Required work:
Report every line below that carries the word "致诚实习生".

Records drawn from a dataset:
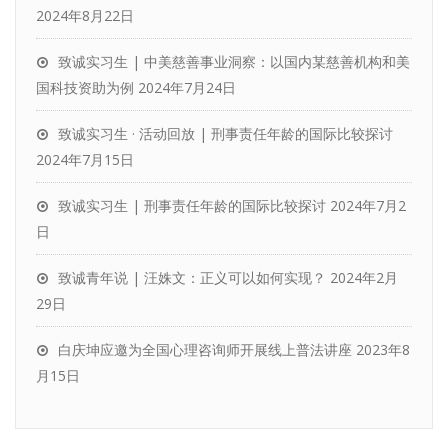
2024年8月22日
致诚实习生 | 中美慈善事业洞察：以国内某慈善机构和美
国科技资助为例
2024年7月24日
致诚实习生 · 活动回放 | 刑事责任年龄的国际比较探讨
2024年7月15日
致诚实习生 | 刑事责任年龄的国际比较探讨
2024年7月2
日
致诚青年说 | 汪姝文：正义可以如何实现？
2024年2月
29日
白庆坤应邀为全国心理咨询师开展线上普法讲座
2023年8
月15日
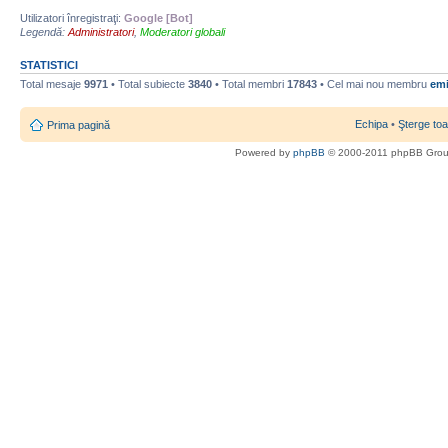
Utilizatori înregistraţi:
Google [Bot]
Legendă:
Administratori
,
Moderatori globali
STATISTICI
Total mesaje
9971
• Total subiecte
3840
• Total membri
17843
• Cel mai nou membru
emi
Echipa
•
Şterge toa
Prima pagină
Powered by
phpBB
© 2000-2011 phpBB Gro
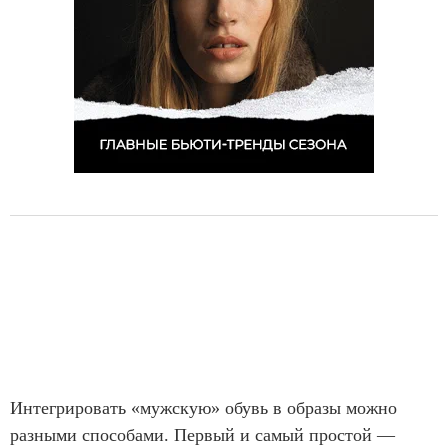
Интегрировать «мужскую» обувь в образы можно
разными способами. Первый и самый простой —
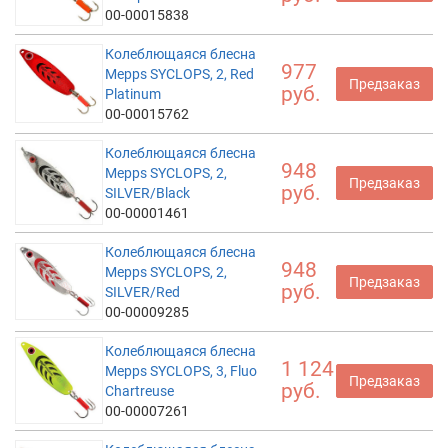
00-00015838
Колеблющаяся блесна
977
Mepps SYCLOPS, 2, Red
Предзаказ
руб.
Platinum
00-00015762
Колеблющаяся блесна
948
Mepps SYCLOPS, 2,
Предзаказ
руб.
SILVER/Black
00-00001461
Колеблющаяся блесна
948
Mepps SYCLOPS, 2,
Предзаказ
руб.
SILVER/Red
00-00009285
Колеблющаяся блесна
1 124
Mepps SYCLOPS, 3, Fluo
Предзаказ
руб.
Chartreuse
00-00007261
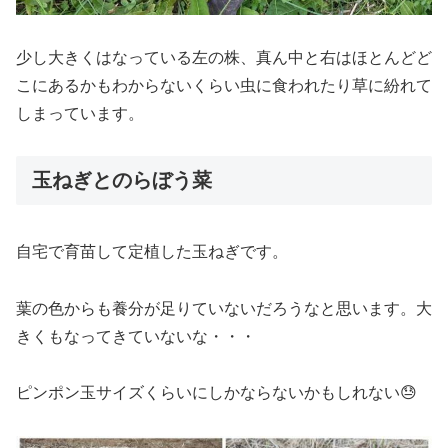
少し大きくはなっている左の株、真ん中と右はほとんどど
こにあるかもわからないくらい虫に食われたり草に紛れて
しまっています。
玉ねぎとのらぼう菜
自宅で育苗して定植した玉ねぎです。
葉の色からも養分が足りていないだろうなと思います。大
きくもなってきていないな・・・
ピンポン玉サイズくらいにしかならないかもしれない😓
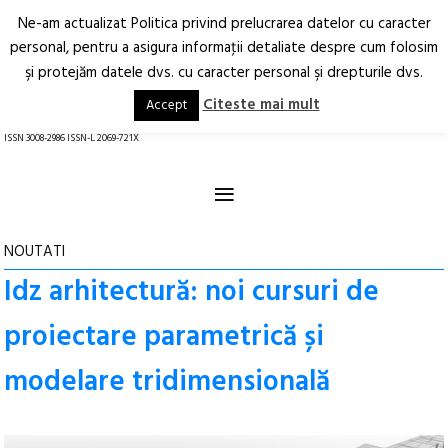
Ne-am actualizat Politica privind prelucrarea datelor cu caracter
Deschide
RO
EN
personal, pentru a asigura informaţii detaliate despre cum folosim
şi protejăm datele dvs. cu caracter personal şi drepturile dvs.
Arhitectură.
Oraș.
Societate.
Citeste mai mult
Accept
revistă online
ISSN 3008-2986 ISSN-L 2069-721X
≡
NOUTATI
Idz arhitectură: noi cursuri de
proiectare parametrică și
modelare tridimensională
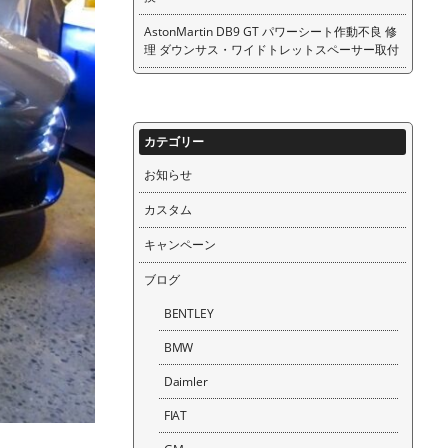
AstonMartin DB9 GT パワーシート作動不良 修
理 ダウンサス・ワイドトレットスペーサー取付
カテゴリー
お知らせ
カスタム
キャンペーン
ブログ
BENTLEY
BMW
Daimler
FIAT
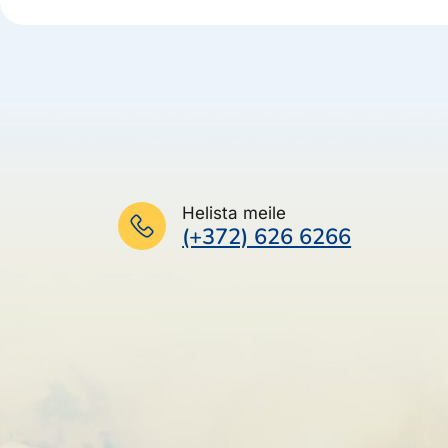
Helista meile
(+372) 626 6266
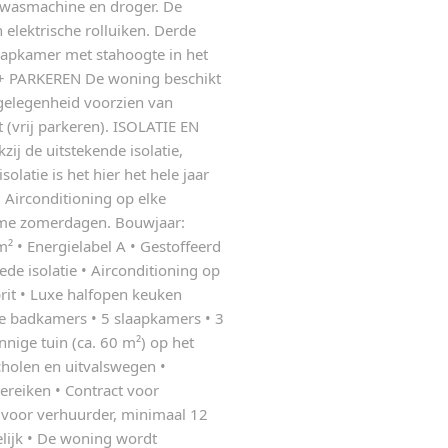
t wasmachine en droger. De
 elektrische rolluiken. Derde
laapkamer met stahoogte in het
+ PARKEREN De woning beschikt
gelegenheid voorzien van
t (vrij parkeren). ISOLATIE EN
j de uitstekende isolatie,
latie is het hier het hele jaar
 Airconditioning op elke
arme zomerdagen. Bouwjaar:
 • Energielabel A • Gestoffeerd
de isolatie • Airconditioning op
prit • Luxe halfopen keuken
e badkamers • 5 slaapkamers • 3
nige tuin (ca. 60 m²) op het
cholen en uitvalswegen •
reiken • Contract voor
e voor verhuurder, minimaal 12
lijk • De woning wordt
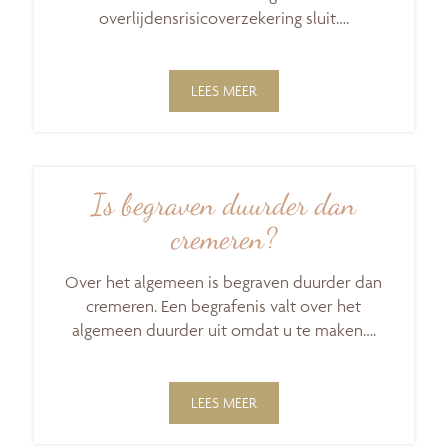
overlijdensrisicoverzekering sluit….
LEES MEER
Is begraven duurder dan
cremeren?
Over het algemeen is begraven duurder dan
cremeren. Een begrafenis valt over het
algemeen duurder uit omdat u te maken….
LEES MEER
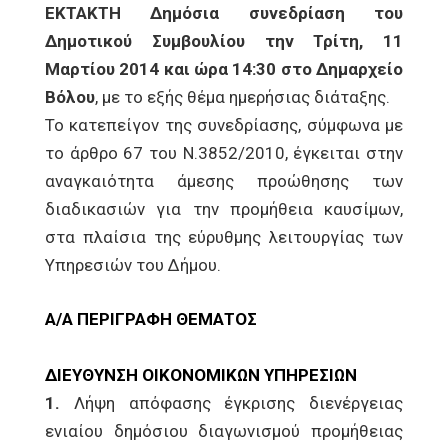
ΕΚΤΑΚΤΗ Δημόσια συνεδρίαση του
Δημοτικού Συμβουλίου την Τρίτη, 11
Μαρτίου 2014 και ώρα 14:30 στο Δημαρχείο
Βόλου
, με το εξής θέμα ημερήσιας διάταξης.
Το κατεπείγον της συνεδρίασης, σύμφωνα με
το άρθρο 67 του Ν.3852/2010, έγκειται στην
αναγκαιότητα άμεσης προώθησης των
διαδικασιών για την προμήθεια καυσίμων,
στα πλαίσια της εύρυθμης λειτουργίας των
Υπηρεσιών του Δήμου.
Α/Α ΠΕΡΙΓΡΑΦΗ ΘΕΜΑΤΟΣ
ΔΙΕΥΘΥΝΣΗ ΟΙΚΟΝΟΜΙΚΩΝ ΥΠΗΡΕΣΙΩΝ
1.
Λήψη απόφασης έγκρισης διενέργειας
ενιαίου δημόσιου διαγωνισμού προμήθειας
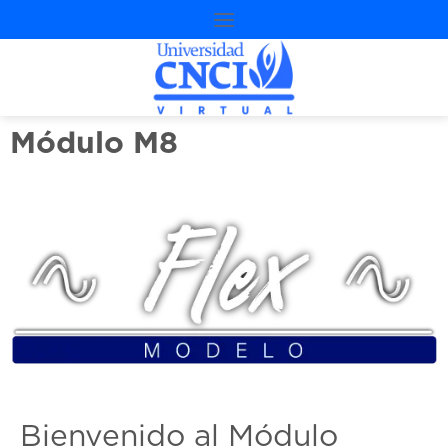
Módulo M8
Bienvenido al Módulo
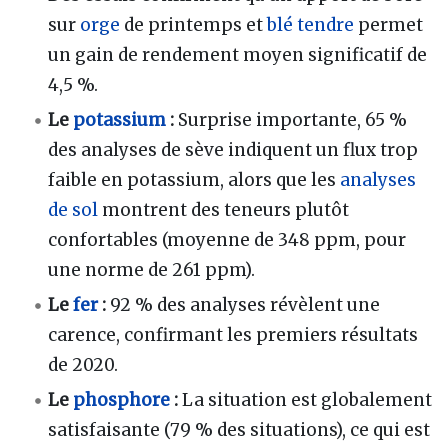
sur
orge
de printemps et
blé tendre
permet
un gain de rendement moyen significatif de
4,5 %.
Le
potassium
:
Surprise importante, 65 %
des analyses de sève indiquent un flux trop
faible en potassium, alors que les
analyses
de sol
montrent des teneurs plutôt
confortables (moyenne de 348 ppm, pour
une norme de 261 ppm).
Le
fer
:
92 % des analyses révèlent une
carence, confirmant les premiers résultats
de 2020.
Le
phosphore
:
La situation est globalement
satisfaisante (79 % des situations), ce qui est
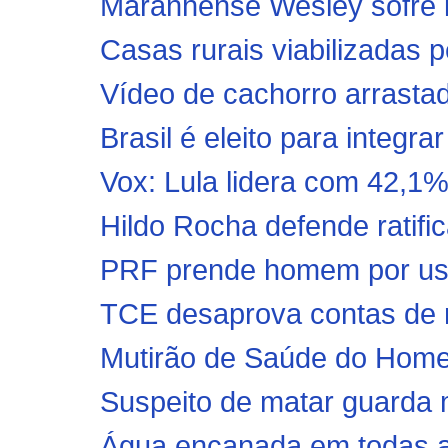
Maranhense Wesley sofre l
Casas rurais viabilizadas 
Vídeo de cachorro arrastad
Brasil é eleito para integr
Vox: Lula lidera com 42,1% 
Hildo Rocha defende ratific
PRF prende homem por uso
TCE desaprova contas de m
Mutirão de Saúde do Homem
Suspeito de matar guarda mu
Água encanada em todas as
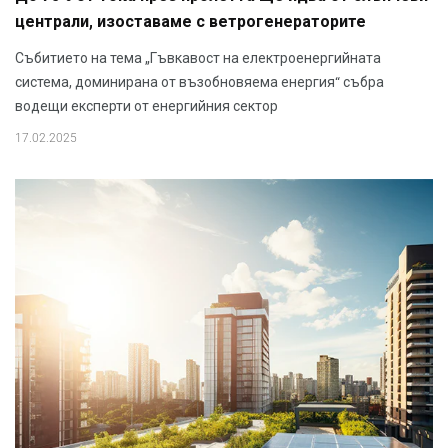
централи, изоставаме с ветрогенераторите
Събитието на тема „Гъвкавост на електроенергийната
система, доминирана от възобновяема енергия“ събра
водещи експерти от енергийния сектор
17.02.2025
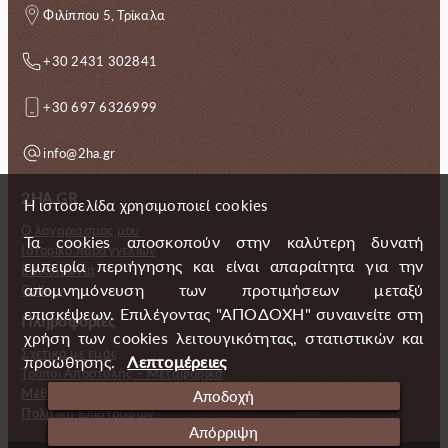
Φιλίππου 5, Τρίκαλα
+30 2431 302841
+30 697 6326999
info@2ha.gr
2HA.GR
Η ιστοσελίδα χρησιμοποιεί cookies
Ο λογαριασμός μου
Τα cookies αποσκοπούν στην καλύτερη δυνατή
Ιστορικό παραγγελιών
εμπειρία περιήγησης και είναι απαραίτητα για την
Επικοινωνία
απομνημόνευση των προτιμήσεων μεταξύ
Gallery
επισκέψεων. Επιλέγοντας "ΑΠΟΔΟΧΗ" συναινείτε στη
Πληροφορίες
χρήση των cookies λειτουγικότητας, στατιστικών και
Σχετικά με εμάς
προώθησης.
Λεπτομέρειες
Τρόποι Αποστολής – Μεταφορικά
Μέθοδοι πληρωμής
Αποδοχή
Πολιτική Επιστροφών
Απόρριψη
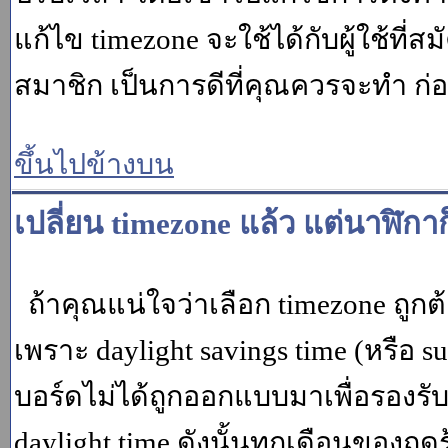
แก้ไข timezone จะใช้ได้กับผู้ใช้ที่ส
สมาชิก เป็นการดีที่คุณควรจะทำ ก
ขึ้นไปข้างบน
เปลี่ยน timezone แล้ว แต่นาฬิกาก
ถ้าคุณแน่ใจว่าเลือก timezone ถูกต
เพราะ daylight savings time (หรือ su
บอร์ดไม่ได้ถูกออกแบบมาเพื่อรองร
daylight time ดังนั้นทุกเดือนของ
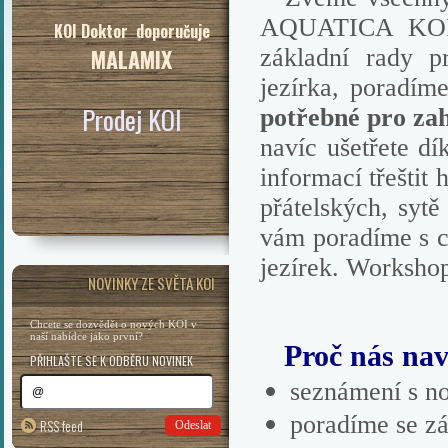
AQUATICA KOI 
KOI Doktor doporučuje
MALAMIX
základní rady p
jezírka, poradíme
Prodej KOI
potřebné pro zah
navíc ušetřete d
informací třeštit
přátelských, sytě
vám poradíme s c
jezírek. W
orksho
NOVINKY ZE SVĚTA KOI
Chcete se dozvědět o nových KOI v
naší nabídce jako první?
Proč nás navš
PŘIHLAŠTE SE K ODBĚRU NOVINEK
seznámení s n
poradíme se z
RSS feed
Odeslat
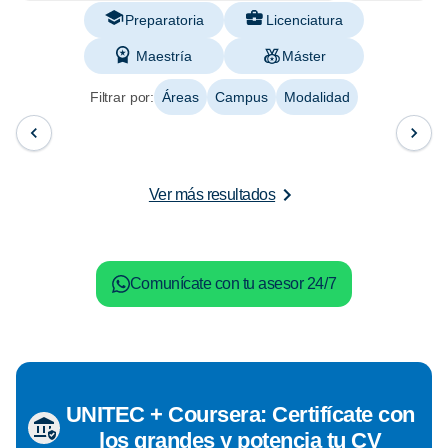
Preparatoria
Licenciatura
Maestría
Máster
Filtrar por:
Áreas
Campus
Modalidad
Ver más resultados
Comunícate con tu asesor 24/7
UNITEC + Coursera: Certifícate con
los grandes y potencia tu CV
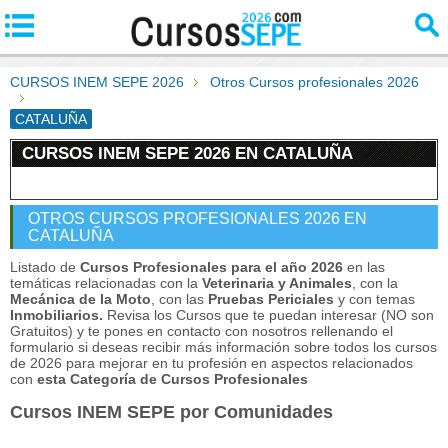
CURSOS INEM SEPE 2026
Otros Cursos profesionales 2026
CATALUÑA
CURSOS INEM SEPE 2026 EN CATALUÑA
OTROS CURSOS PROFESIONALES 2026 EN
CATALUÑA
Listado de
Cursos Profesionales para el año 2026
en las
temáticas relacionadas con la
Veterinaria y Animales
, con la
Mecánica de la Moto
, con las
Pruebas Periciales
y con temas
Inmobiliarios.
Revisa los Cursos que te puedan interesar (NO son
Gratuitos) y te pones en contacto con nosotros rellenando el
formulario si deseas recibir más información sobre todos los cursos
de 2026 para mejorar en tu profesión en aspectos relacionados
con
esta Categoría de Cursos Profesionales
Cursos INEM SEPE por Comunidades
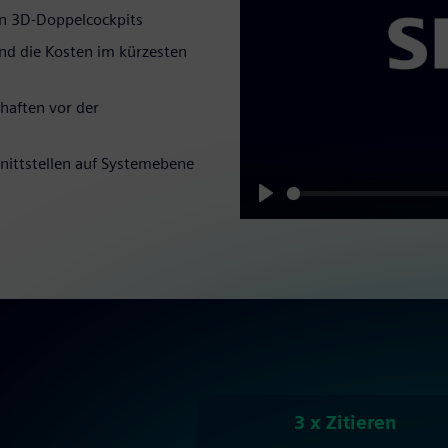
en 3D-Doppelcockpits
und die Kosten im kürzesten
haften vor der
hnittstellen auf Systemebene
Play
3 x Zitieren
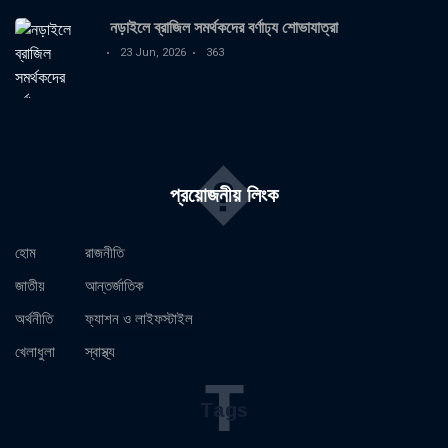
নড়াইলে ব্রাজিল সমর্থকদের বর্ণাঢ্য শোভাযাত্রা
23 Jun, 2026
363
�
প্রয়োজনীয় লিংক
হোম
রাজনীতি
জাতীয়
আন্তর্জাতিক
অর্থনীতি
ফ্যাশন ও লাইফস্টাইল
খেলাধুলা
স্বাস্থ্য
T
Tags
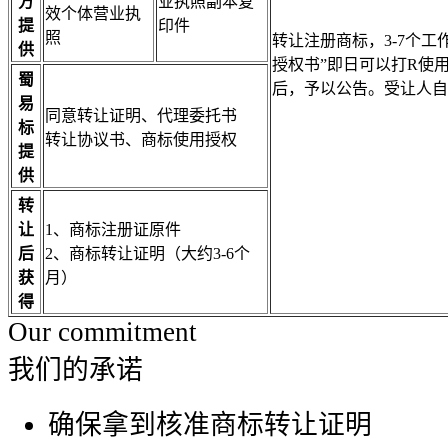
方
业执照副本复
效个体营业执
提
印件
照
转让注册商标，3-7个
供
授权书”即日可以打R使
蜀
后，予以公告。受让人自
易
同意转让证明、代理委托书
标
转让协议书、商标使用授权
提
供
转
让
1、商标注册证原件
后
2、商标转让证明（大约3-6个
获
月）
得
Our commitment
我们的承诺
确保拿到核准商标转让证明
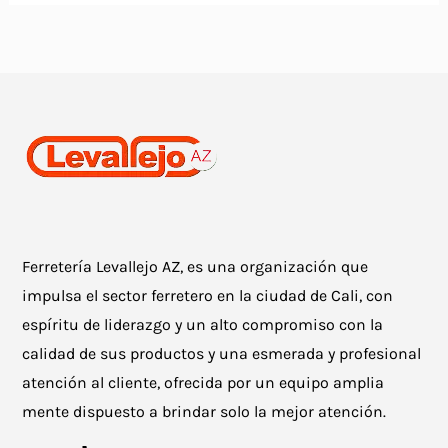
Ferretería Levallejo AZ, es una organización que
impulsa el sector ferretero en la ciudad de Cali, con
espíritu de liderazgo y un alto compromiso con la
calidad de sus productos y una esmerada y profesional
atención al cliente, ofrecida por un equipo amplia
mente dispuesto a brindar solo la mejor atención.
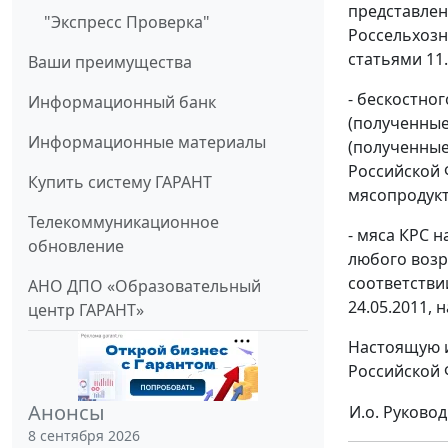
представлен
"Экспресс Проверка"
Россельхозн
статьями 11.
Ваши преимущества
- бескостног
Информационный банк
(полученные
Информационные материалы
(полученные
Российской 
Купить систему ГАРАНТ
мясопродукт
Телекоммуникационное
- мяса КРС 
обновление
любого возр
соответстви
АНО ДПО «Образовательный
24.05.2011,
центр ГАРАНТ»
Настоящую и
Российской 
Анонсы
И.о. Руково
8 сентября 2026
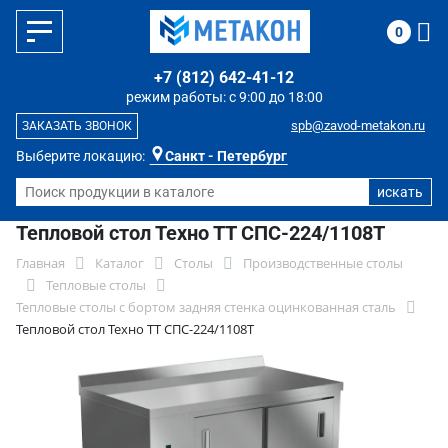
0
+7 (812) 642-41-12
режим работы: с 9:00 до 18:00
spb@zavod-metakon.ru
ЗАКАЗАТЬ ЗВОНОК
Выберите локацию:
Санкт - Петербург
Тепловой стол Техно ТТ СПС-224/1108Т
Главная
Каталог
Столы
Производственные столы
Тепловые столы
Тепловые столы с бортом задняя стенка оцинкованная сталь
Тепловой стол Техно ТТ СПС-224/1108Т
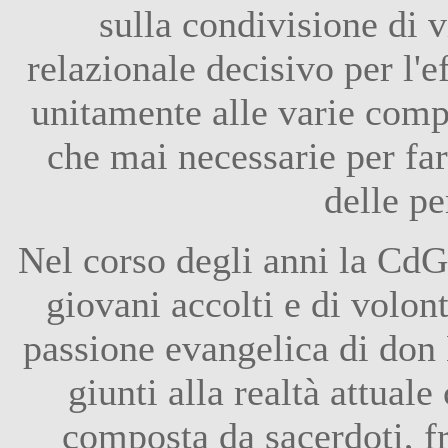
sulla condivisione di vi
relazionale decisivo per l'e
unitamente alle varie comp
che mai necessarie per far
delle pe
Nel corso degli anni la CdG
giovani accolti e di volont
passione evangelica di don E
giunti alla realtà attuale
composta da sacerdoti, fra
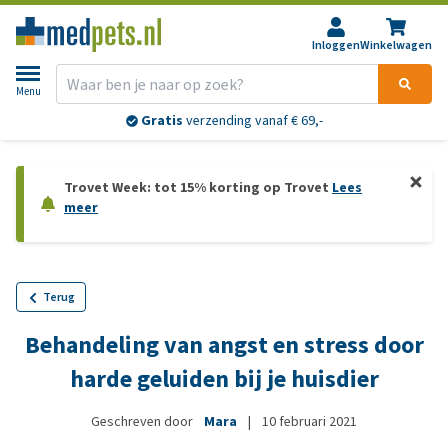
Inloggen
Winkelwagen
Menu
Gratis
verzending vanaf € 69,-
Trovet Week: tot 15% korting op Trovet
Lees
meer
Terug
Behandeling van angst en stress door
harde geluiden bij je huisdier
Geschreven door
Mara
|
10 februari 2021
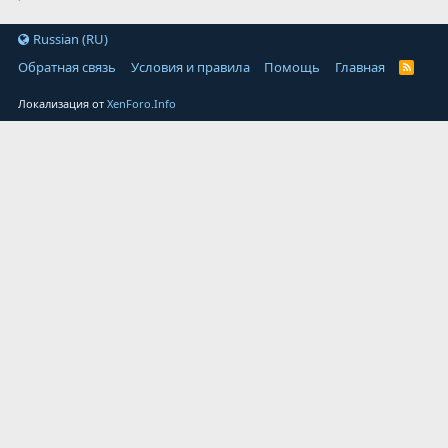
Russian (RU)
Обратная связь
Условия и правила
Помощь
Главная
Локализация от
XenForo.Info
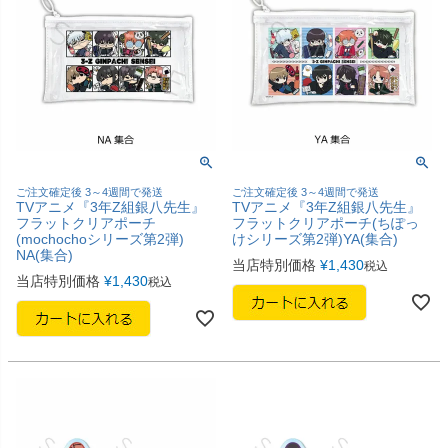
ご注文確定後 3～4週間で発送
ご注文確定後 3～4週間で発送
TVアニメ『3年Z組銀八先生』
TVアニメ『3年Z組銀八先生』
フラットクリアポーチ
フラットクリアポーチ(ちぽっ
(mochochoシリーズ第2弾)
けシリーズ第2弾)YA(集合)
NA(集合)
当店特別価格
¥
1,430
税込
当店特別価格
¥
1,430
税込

Reply:
致诚实习生 | 中美慈善事业洞察：以国内某慈善机构和美
致诚实习生 · 活动回放 | 刑事责任年龄的国际比较探讨
致诚实习生 | 刑事责任年龄的国际比较探讨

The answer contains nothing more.